Meeting Face to Face With Clients
Meeting clients face to face in the beginning of the project, even before a contract is signed, and can instill a personal angle that often leads to better collaboration in the planning phase and a competitive edge when the company ultimately chooses their vendor.
One of the benefits of working with those in my region (currently Kansas City) is the opportunity to meet clients face to face in the beginning of the process. As I establish regional business roots, more and more of this local work is trickling in, and I have the chance to put a face to an e-mail address before work on the project begins.
The benefits of meeting clients in person are subtle, but qualitative. First and foremost, most people like to know who they’re working with. A lunch meeting, or a visit to their office, allows me to chitchat some small talk, ask more questions about their business (not to mention see their business), and really get a gut feel for the client before signing any contract.

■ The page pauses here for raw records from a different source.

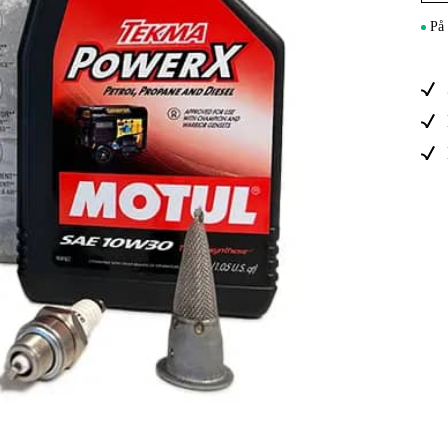
Maskintilb
På 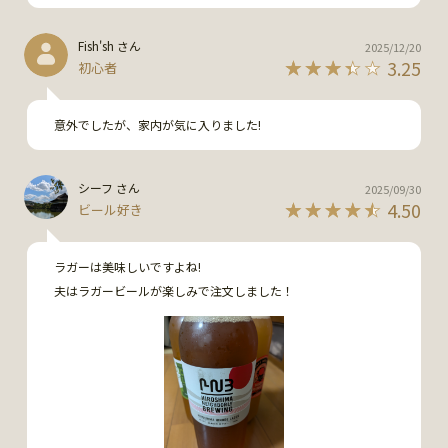
Fish'sh さん
2025/12/20
3.25
初心者
意外でしたが、家内が気に入りました!
シーフ さん
2025/09/30
4.50
ビール好き
ラガーは美味しいですよね!

夫はラガービールが楽しみで注文しました！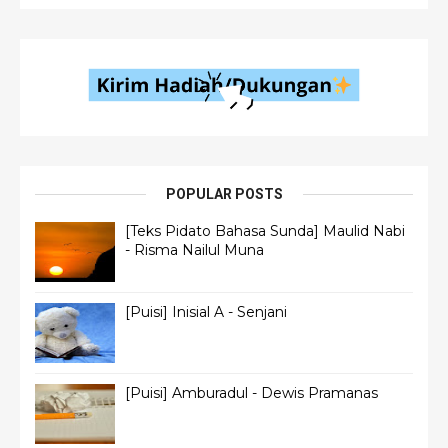
POPULAR POSTS
[Teks Pidato Bahasa Sunda] Maulid Nabi
- Risma Nailul Muna
[Puisi] Inisial A - Senjani
[Puisi] Amburadul - Dewis Pramanas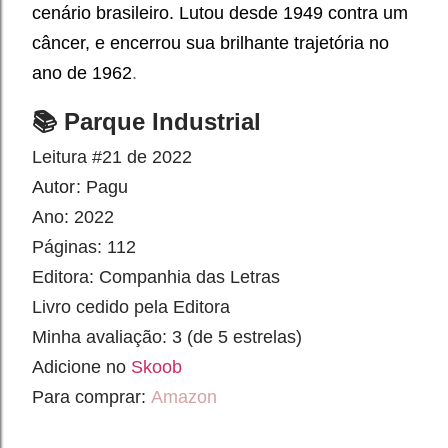
cenário brasileiro. Lutou desde 1949 contra um
câncer, e encerrou sua brilhante trajetória no
ano de 1962
.
📚 Parque Industrial
Leitura #21 de 2022
Autor: 
Pagu
Ano: 2022
Páginas: 112
Editora: Companhia das Letras
Livro cedido pela Editora
Minha avaliação: 3 (de 5 estrelas)
Adicione no
Skoob
Para comprar:
Amazon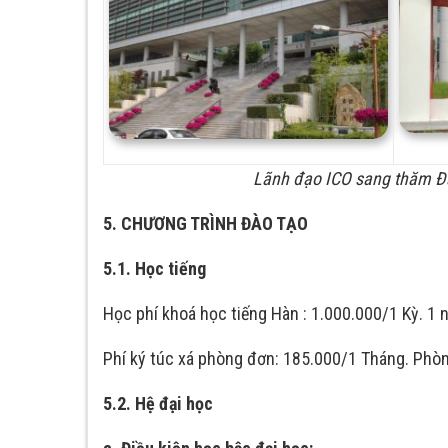
Lãnh đạo ICO sang thăm Đạ
5. CHƯƠNG TRÌNH ĐÀO TẠO
5.1. Học tiếng
Học phí khoá học tiếng Hàn : 1.000.000/1 Kỳ. 1 
Phí ký túc xá phòng đơn: 185.000/1 Tháng. Phò
5.2. Hệ đại học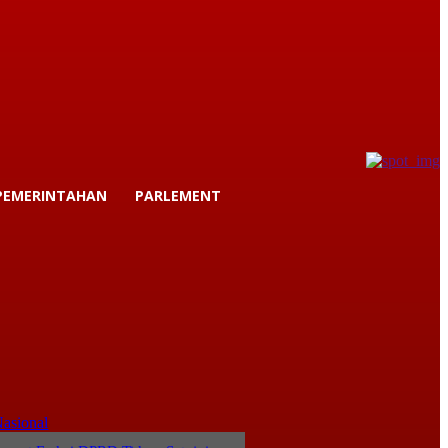
PEMERINTAHAN
PARLEMENT
asional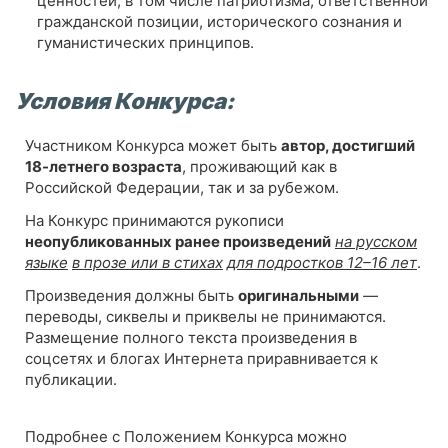
ценностей, в том числе патриотизма, ответственной
гражданской позиции, исторического сознания и
гуманистических принципов.
Условия Конкурса:
Участником Конкурса может быть
автор, достигший
18-летнего возраста
, проживающий как в
Российской Федерации, так и за рубежом.
На Конкурс принимаются рукописи
неопубликованных ранее произведений
на русском
языке
в прозе или в стихах
для подростков 12–16 лет
.
Произведения должны быть
оригинальными
—
переводы, сиквелы и приквелы не принимаются.
Размещение полного текста произведения в
соцсетях и блогах Интернета приравнивается к
публикации.
Подробнее с Положением Конкурса можно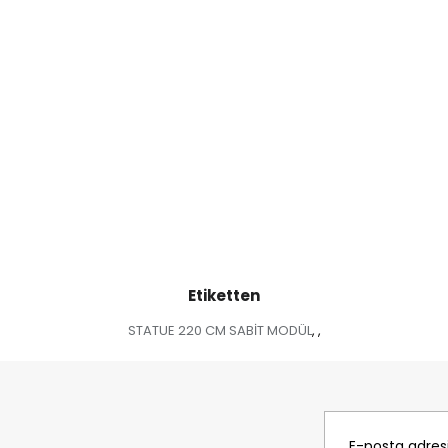
Etiketten
STATUE 220 CM SABİT MODÜL
,
,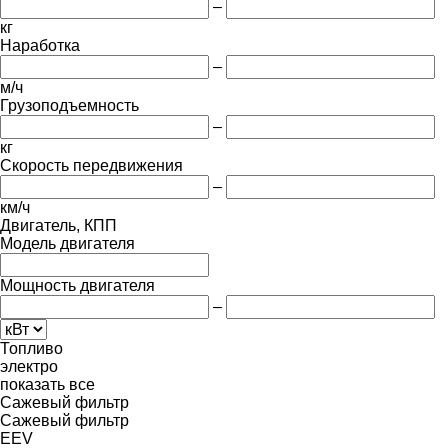
–
кг
Наработка
–
м/ч
Грузоподъемность
–
кг
Скорость передвижения
–
км/ч
Двигатель, КПП
Модель двигателя
Мощность двигателя
–
Топливо
электро
показать все
Сажевый фильтр
Сажевый фильтр
EEV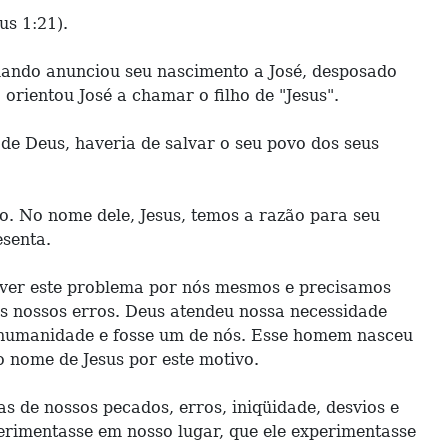
us 1:21).
uando anunciou seu nascimento a José, desposado
rientou José a chamar o filho de "Jesus".
 de Deus, haveria de salvar o seu povo dos seus
o. No nome dele, Jesus, temos a razão para seu
esenta.
lver este problema por nós mesmos e precisamos
s nossos erros. Deus atendeu nossa necessidade
 humanidade e fosse um de nós. Esse homem nasceu
 nome de Jesus por este motivo.
s de nossos pecados, erros, iniqüidade, desvios e
erimentasse em nosso lugar, que ele experimentasse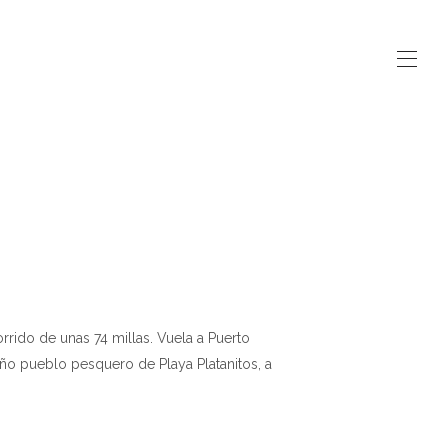
rrido de unas 74 millas. Vuela a Puerto
ño pueblo pesquero de Playa Platanitos, a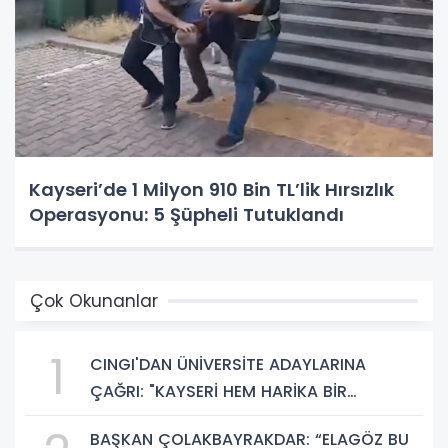
Kayseri’de 1 Milyon 910 Bin TL’lik Hırsızlık
Operasyonu: 5 Şüpheli Tutuklandı
Çok Okunanlar
1
CINGI'DAN ÜNİVERSİTE ADAYLARINA
ÇAĞRI: "KAYSERİ HEM HARİKA BİR
ÜNİVERSİTE HAYATI HEM DE PARLAK BİR
BAŞKAN ÇOLAKBAYRAKDAR: “ELAGÖZ BU
GELECEK SUNUYOR"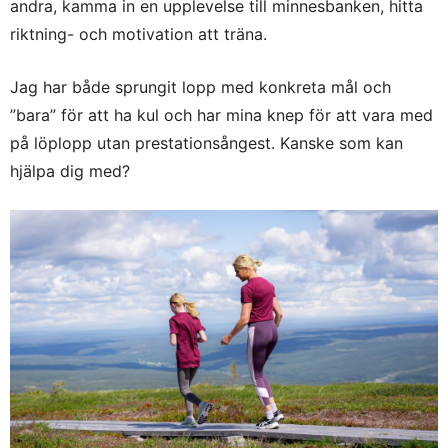
andra, kamma in en upplevelse till minnesbanken, hitta
riktning- och motivation att träna.
Jag har både sprungit lopp med konkreta mål och
”bara” för att ha kul och har mina knep för att vara med
på löplopp utan prestationsångest. Kanske som kan
hjälpa dig med?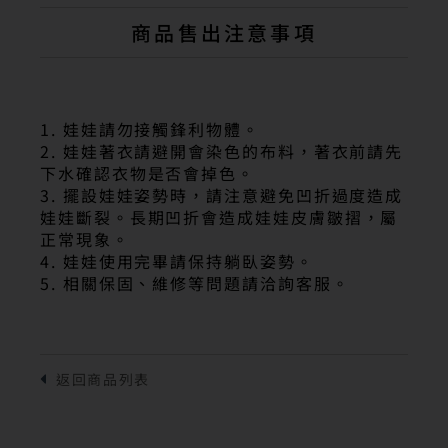
商品售出注意事項
1. 娃娃請勿接觸鋒利物體。
2. 娃娃著衣請避開會染色的布料，著衣前請先
下水確認衣物是否會掉色。
3. 擺設娃娃姿勢時，請注意避免凹折過度造成
娃娃斷裂。長期凹折會造成娃娃皮膚皺摺，屬
正常現象。
4. 娃娃使用完畢請保持躺臥姿勢。
5. 相關保固、維修等問題請洽詢客服。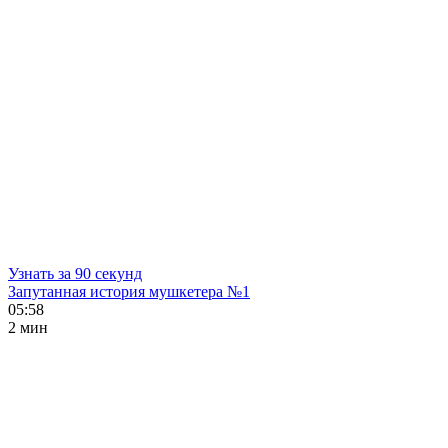
Узнать за 90 секунд
Запутанная история мушкетера №1
05:58
2 мин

More than once, when having these personal interactions, the client has commented that it is nice to conduct business in person — that too many web designers want to do everything remotely — and that they really appreciate my willingness to drive across the city. It’s an older approach toward business, and I am finding that many, many people still value that. (On at least one occasion, it was the face-to-face meeting that ended up being the competitive edge in winning a large project.)
What I like most, however, is the impromptu spirit of collaboration that often pops up. Clients love to describe their vision — their logo and brand colors, what they want new visitors to see first, special super-secret download areas, 15-minute intro animations — and I have the opportunity to scribble sheets of notes as they talk. If I can just get them to elucidate for 30 minutes or more, the site is already half-designed in my head before I get in the car.
I’m finding that e-mail is not a very reliable medium for translating visual ideas. Or perhaps more accurately, it’s not very efficient. It takes rapid back-and-forth conversation with lots of questions, and (surprisingly often) a drawing of an architecture diagram on a napkin, before I am confident the client and I are on the same page about the scope, direction, and timeline of the site.
I suppose agencies and other successful businesses have long known the value of face-to-face interactions. It’s probably why I have printers visiting my company’s building unsolicited every week. It brings business to a more personal level. Makes it feel more real, more visceral. Signing a contract with both a pen and a handshake beats trading faxes any day.
If at all possible, I recommend meeting with clients face to face, at least once, in the beginning of the project. It’s made a real difference in my business, especially as deals and the scope of projects get larger.